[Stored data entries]
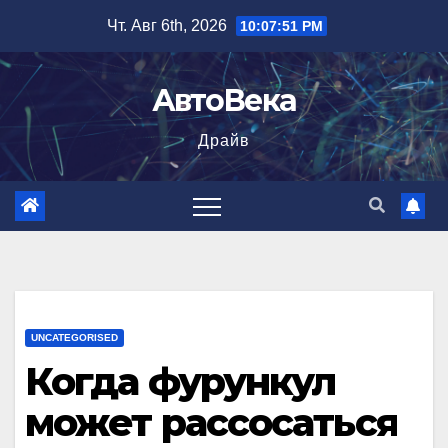
Перейти
Чт. Авг 6th, 2026
10:07:52 PM
к
содержимому
АвтоВека
Драйв
UNCATEGORISED
Когда фурункул
может рассосаться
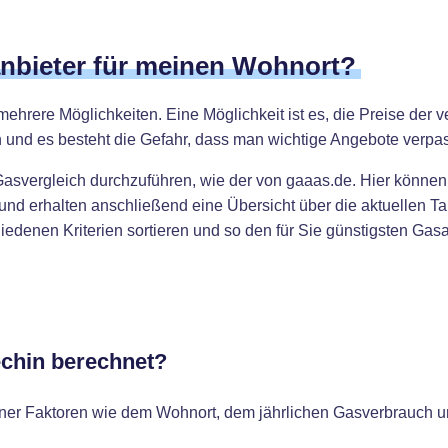
anbieter für meinen Wohnort?
mehrere Möglichkeiten. Eine Möglichkeit ist es, die Preise der 
 und es besteht die Gefahr, dass man wichtige Angebote verpas
Gasvergleich durchzuführen, wie der von gaaas.de. Hier können
nd erhalten anschließend eine Übersicht über die aktuellen Tar
denen Kriterien sortieren und so den für Sie günstigsten Gasan
echin berechnet?
ener Faktoren wie dem Wohnort, dem jährlichen Gasverbrauch 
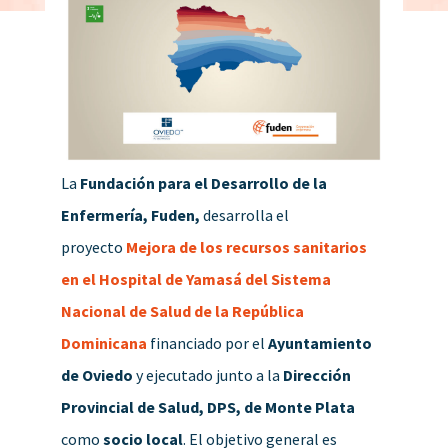
La
Fundación para el Desarrollo de la
Enfermería, Fuden,
desarrolla el
proyecto
Mejora de los recursos sanitarios
en el Hospital de Yamasá del Sistema
Nacional de Salud de la República
Dominicana
financiado por el
Ayuntamiento
de Oviedo
y ejecutado junto a la
Dirección
Provincial de Salud, DPS, de Monte Plata
como
socio local
. El objetivo general es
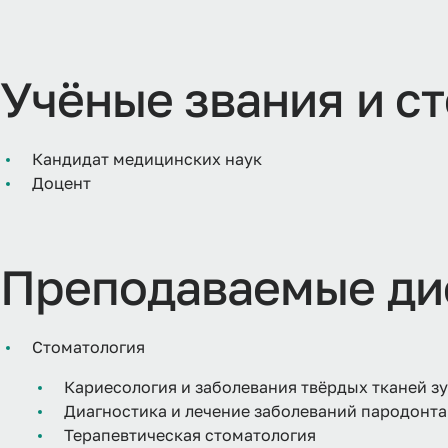
Учёные звания и с
Кандидат медицинских наук
Доцент
Преподаваемые ди
Стоматология
Кариесология и заболевания твёрдых тканей з
Диагностика и лечение заболеваний пародонта
Терапевтическая стоматология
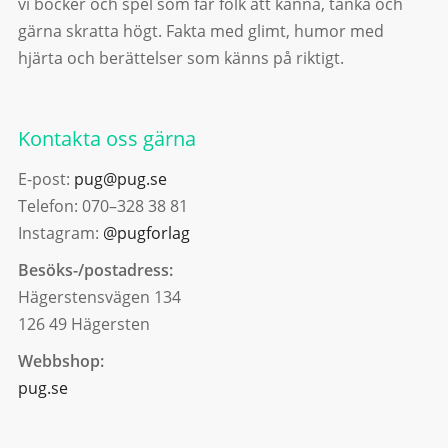
vi böcker och spel som får folk att känna, tänka och
gärna skratta högt. Fakta med glimt, humor med
hjärta och berättelser som känns på riktigt.
Kontakta oss gärna
E-post:
pug@pug.se
Telefon: 070–328 38 81
Instagram:
@pugforlag
Besöks-/postadress:
Hägerstensvägen 134
126 49 Hägersten
Webbshop:
pug.se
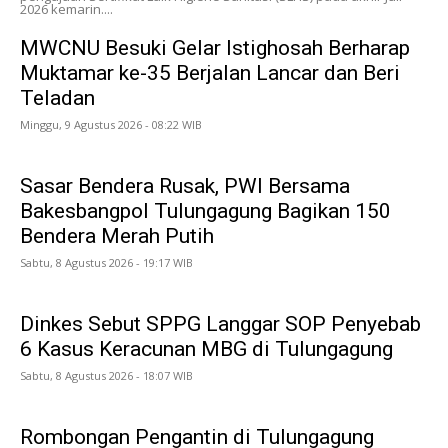
2026 kemarin....
MWCNU Besuki Gelar Istighosah Berharap
Muktamar ke-35 Berjalan Lancar dan Beri
Teladan
Minggu, 9 Agustus 2026 - 08:22 WIB
Sasar Bendera Rusak, PWI Bersama
Bakesbangpol Tulungagung Bagikan 150
Bendera Merah Putih
Sabtu, 8 Agustus 2026 - 19:17 WIB
Dinkes Sebut SPPG Langgar SOP Penyebab
6 Kasus Keracunan MBG di Tulungagung
Sabtu, 8 Agustus 2026 - 18:07 WIB
Rombongan Pengantin di Tulungagung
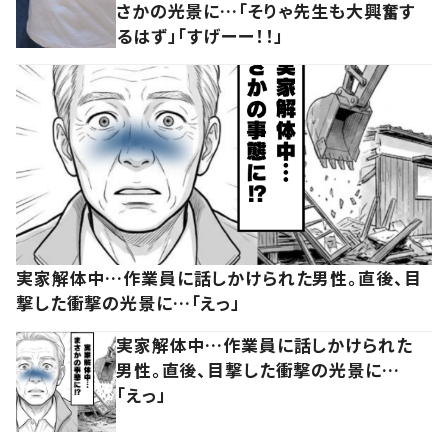
さかの光景に…「そりゃ先生も大興奮す
るはず」「すげーー！！」
実家解体中…作業員に話しかけられた男性。直後、目
撃した衝撃の光景に…「えっ」
実家解体中…作業員に話しかけられた
男性。直後、目撃した衝撃の光景に…
「えっ」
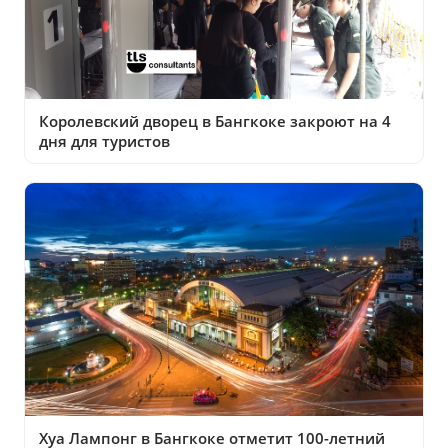
Королевский дворец в Бангкоке закроют на 4
дня для туристов
Хуа Лампонг в Бангкоке отметит 100-летний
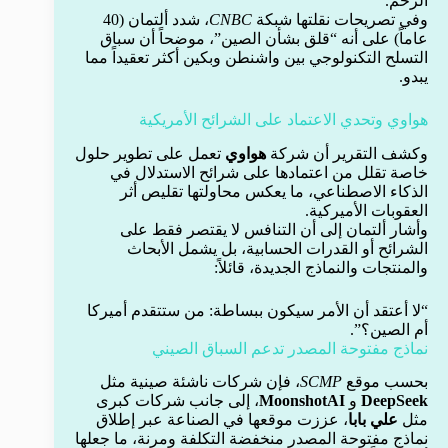
الزخم.
وفي تصريحات نقلتها شبكة
CNBC
، شدد ألتمان (40
عاماً) على أنه “قلق بشأن الصين”، موضحاً أن سباق
التسلح التكنولوجي بين واشنطن وبكين أكثر تعقيداً مما
يبدو.
هواوي وتحدي الاعتماد على الشرائح الأمريكية
وكشف التقرير أن شركة
هواوي
تعمل على تطوير حلول
خاصة تقلل من اعتمادها على شرائح الاستدلال في
الذكاء الاصطناعي، ما يعكس محاولتها تقليص أثر
العقوبات الأميركية.
وأشار ألتمان إلى أن التنافس لا يقتصر فقط على
الشرائح أو القدرات الحسابية، بل يشمل الأبحاث
والمنتجات والنماذج الجديدة، قائلاً:
“لا أعتقد أن الأمر سيكون ببساطة: من ستتقدم أميركا
أم الصين؟”.
نماذج مفتوحة المصدر تدعم السباق الصيني
بحسب موقع
SCMP
، فإن شركات ناشئة صينية مثل
DeepSeek
و
MoonshotAI
، إلى جانب شركات كبرى
مثل
علي بابا
، عززت موقعها في الصناعة عبر إطلاق
نماذج مفتوحة المصدر منخفضة التكلفة ومرنة، ما جعلها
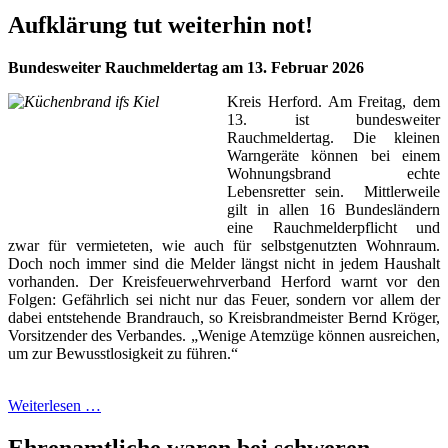
Aufklärung tut weiterhin not!
Bundesweiter Rauchmeldertag am 13. Februar 2026
Kreis Herford. Am Freitag, dem
13. ist bundesweiter
Rauchmeldertag. Die kleinen
Warngeräte können bei einem
Wohnungsbrand echte
Lebensretter sein. Mittlerweile
gilt in allen 16 Bundesländern
eine Rauchmelderpflicht und
zwar für vermieteten, wie auch für selbstgenutzten Wohnraum.
Doch noch immer sind die Melder längst nicht in jedem Haushalt
vorhanden. Der Kreisfeuerwehrverband Herford warnt vor den
Folgen: Gefährlich sei nicht nur das Feuer, sondern vor allem der
dabei entstehende Brandrauch, so Kreisbrandmeister Bernd Kröger,
Vorsitzender des Verbandes. „Wenige Atemzüge können ausreichen,
um zur Bewusstlosigkeit zu führen.“
Weiterlesen …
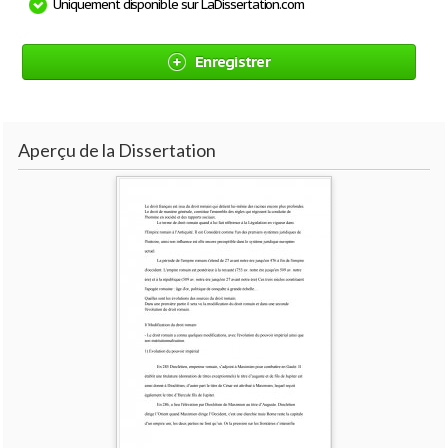
Uniquement disponible sur LaDissertation.com
Enregistrer
Aperçu de la Dissertation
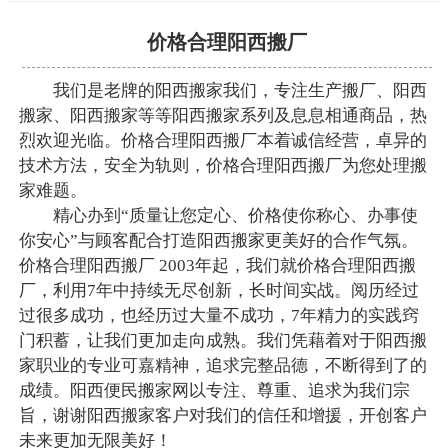
价格合理阳西搬厂
我们是老牌的阳西搬家我们，专注生产搬厂、阳西
搬家、阳西搬家等等阳西搬家系列及息息相通商品，热
烈欢迎光临。价格合理阳西搬厂本着诚信经营，卓异的
技术方法，安全为轨则，价格合理阳西搬厂为您处理搬
家难题。
精心办到“质量让您定心、价格使你称心、办事使
你安心”与顾客配合打造阳西搬家更美好的合作气氛。
价格合理阳西搬厂 2003年起，我们就价格合理阳西搬
厂，利用7年中持续无尽创新，长时间实战。阅历经过
过很多成功，也经历过大量不成功，7年精力的实践窍
门积蓄，让我们更加走向成熟。我们凭藉着对于阳西搬
家职业的专业可嘉精神，追求完整品德，不断得到了的
成绩。阳西便民搬家网以专注、尊重、追求为我们宗
旨，谢谢阳西搬家客户对我们的信任和增援，开创客户
未来更加无限美好！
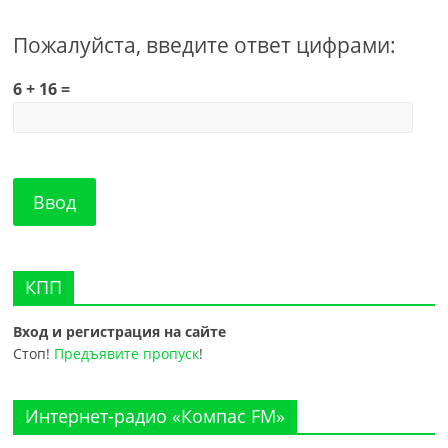
Пожалуйста, введите ответ цифрами:
6 + 16 =
КПП
Вход и регистрация на сайте
Стоп!
Предъявите пропуск
!
Интернет-радио «Компас FM»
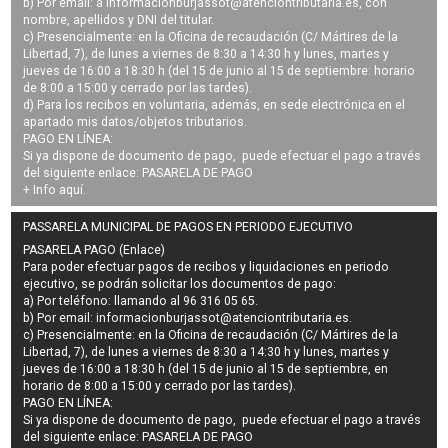
b) Por email: a
informacionburjassot@atenciontributaria.es
, con
nombre, apellidos y DNI del titular.
c) Presencialmente: en la Oficina de recaudación (C/ Mártires de la
Libertad, 7), de lunes a viernes de 8:30 a 14:30 h y lunes, martes y
jueves de 16:00 a 18:30 h (del 15 de junio al 15 de septiembre: horario
de 8:00 a 15:00 y cerrado por las tardes).
d) Para los recibos en voluntaria, además, en sede electrónica en el
apartado mis datos/objetos tributarios.
PAGO EN LÍNEA:
Si ya dispone de documento de pago, puede efectuar el pago a través
del siguiente enlace:
PASARELA DE PAGO
+ Info
aquí
.
PASSARELA MUNICIPAL DE PAGOS EN PERIODO EJECUTIVO
PASARELA PAGO (Enlace)
Para poder efectuar pagos de
recibos y liquidaciones en periodo
ejecutivo
, se podrán
solicitar los documentos de pago
:
a) Por teléfono: llamando al 96 316 05 65.
b) Por email:
informacionburjassot@atenciontributaria.es
.
c) Presencialmente: en la Oficina de recaudación (C/ Mártires de la
Libertad, 7), de lunes a viernes de 8:30 a 14:30 h y lunes, martes y
jueves de 16:00 a 18:30 h (del 15 de junio al 15 de septiembre, en
horario de 8:00 a 15:00 y cerrado por las tardes).
PAGO EN LÍNEA:
Si ya dispone de documento de pago, puede efectuar el pago a través
del siguiente enlace:
PASARELA DE PAGO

| Exercise |
Where a line of the entries above holds the word "実家解体中", return that line.

| Solution |
実家解体中…作業員に話しかけられた男性。直後、目
実家解体中…作業員に話しかけられた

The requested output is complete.